The second great "two-sets-down comeback" story of the same day at Roland Garros 2026 was written at Court Suzanne-Lenglen. 15-seed 27-year-old Casper Ruud defeated 24-seed 29-year-old Tommy Paul 4-6, 6-7(4), 6-4, 7-6(7), 7-5 to leave behind one of the toughest matches of the third round and advance to the fourth round. The match lasted exactly 4 hours 43 minutes; with Joao Fonseca also overturning Novak Djokovic from two sets down on the same day, Paris hosted two historic "comeback" scenes in a single day.
At the start of the match, the game flowed at Tommy Paul's rhythm. After the American won the first set 6-4 with a clear scoreline, he established visible dominance at Suzanne-Lenglen by taking a 7-4 lead in the second-set tie-break. Up to that point, Paul caught dominant positions behind the first serve from the baseline while Ruud, despite his identity as a clay-court specialist, struggled to find his rhythm. The Norwegian completely changed the encounter from the third set onward: increasing waiting time and turning to deeper ball strokes, Ruud won the third set 6-4 to return to the match.
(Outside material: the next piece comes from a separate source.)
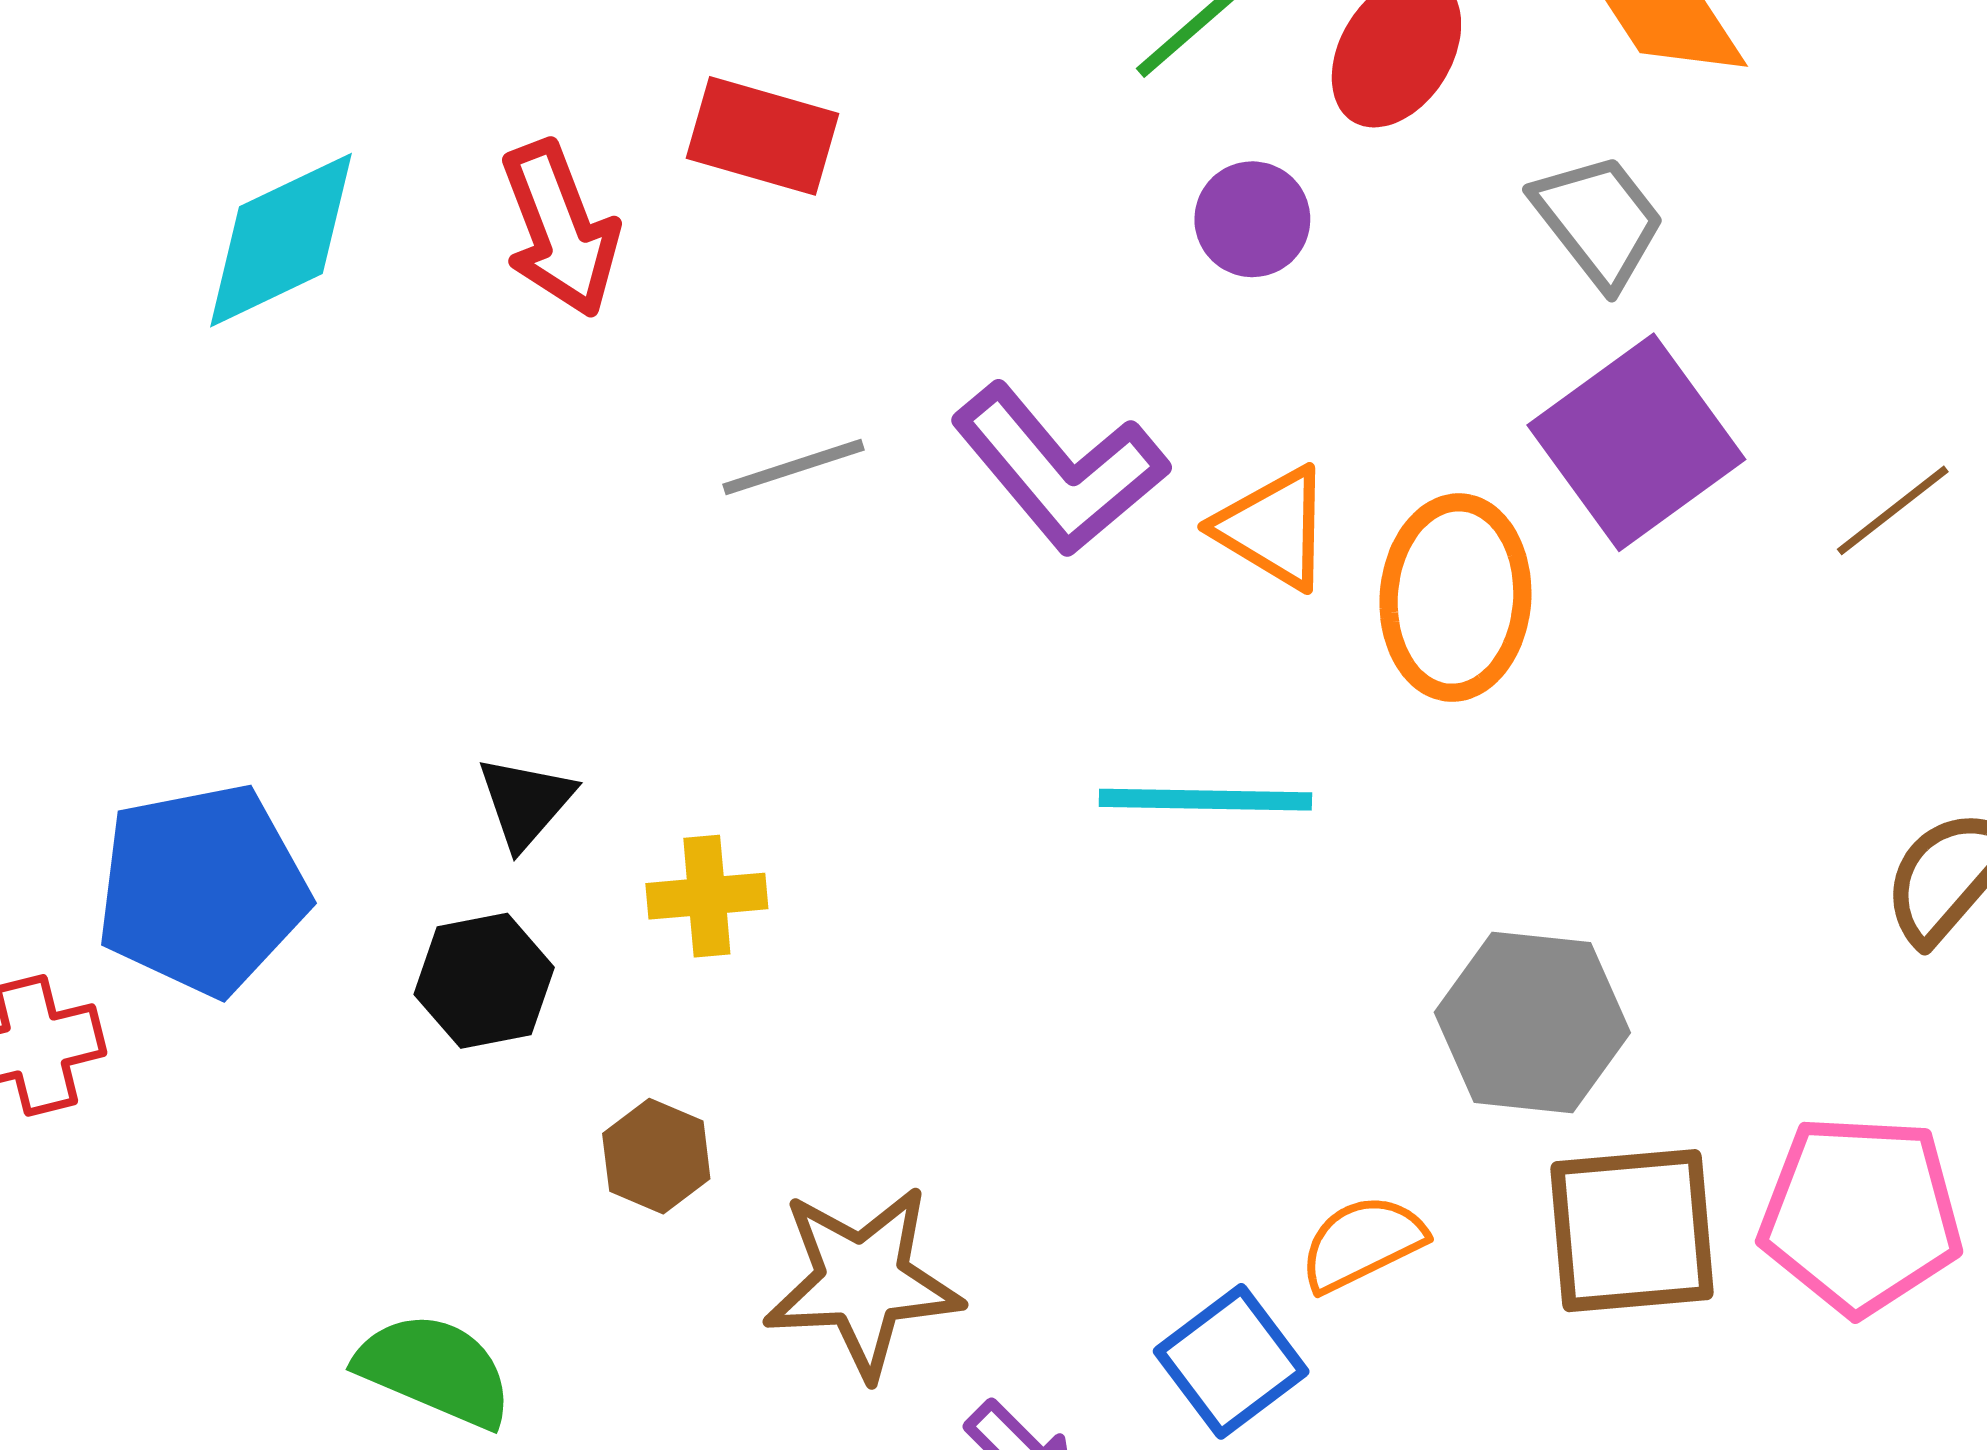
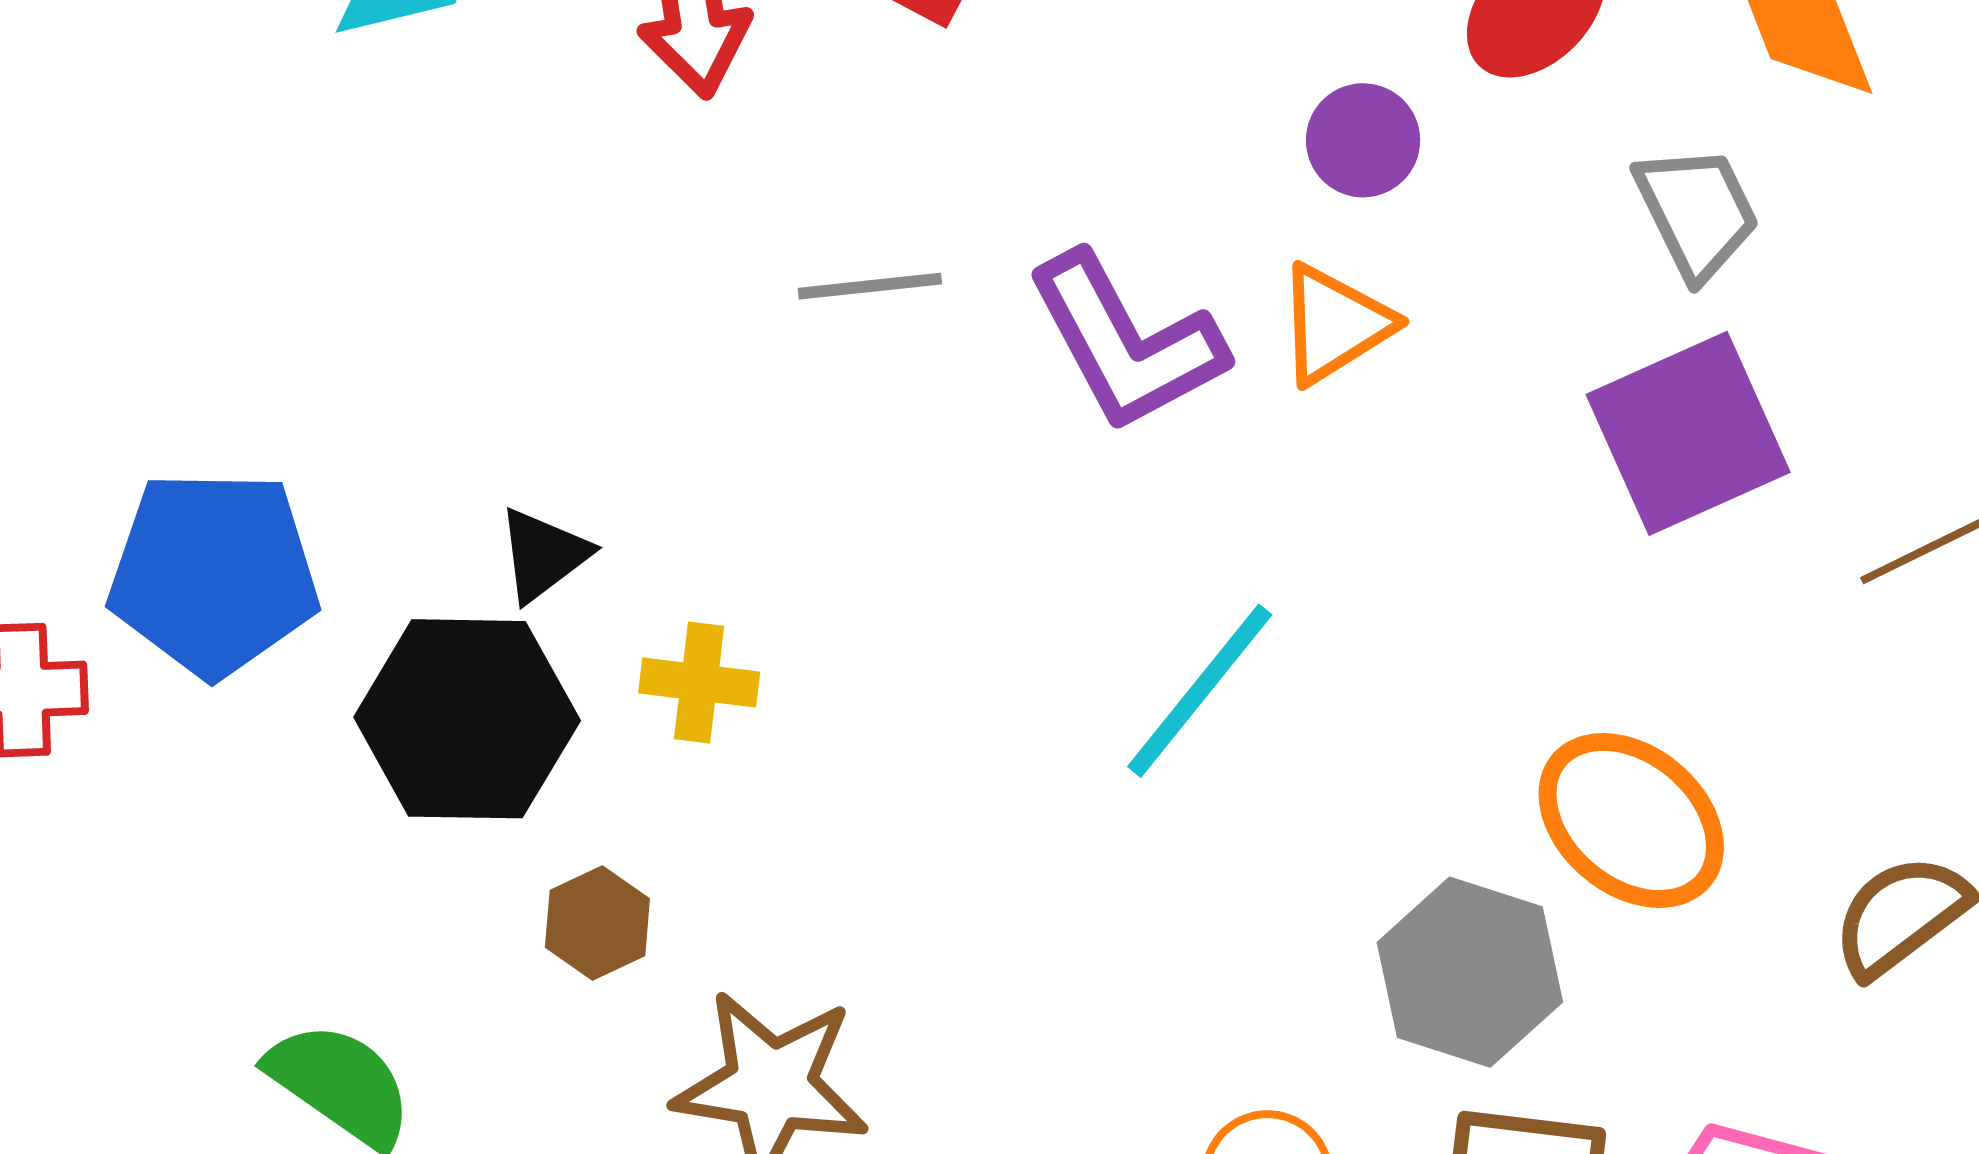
orange triangle: (1273, 528) -> (1335, 324), moved, turned 45
orange ellipse: (1455, 598) -> (1631, 820), moved, turned -66
cyan line: (1205, 800) -> (1200, 691), turned -64
black hexagon: (484, 981) -> (467, 719), size x1.6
In the fourth set, too, the picture became dramatic. The set went to a tie-break, and as the two players chased each other point by point inside, Ruud was more decisive and took the set to the decider with a 9-7 tie-break. In the fifth and deciding set, the Norwegian kept his composure, placed his forehands cleanly to the depth of the court in critical moments, and left his opponent behind with a 7-5 scoreline. The moment closing the match point came with a dramatic coincidence: Paul's second serve at 133 km/h stuck to his opponent's body, but the American sent his forehand long on the third shot and surrendered the match with an unforced error. This error earned Ruud the fourth-round ticket.
The statistics reveal how balanced the match was. Looking at the total points distribution, Tommy Paul won 178 points while Casper Ruud won 176 — meaning the American actually took 2 more points but lost the match. The explanation of this paradox lies in the rally-length table: in short rallies of 1-4 shots, Paul led 113 to 109; in long rallies of 9+ shots, he led 20 to 14. But Ruud established a clear lead of 53 to 45 in medium-length 5-8 shot rallies — meaning he stayed more decisive in the critical zone. The Norwegian also showed dominance on the serve side: he passed his opponent with 17 aces against 14, climbing above Paul's 52 percent first-serve accuracy with a 63 percent rate. He only fell behind in the double-fault count (Ruud 9, Paul 5).
This victory was a success preserving the consistency of Ruud's career — the clay-court specialist who has reached the Roland Garros final three times (losing to Rafael Nadal in 2022 and Novak Djokovic in 2023). The Norwegian, currently 16th on the ATP rankings, stands a step ahead of many rivals at this level with his 14 ATP single titles. Tommy Paul, meanwhile, lost his chance to reach the fourth round for three consecutive years; the American had been taking important steps on clay recently but the magic of Paris pushed him off the stage once again. Ruud will now think about the next opponent on the draw in the fourth round; the tennis world, on the other hand, will long talk about the day of May 29 in Paris that wrote "two historic comebacks from two sets down".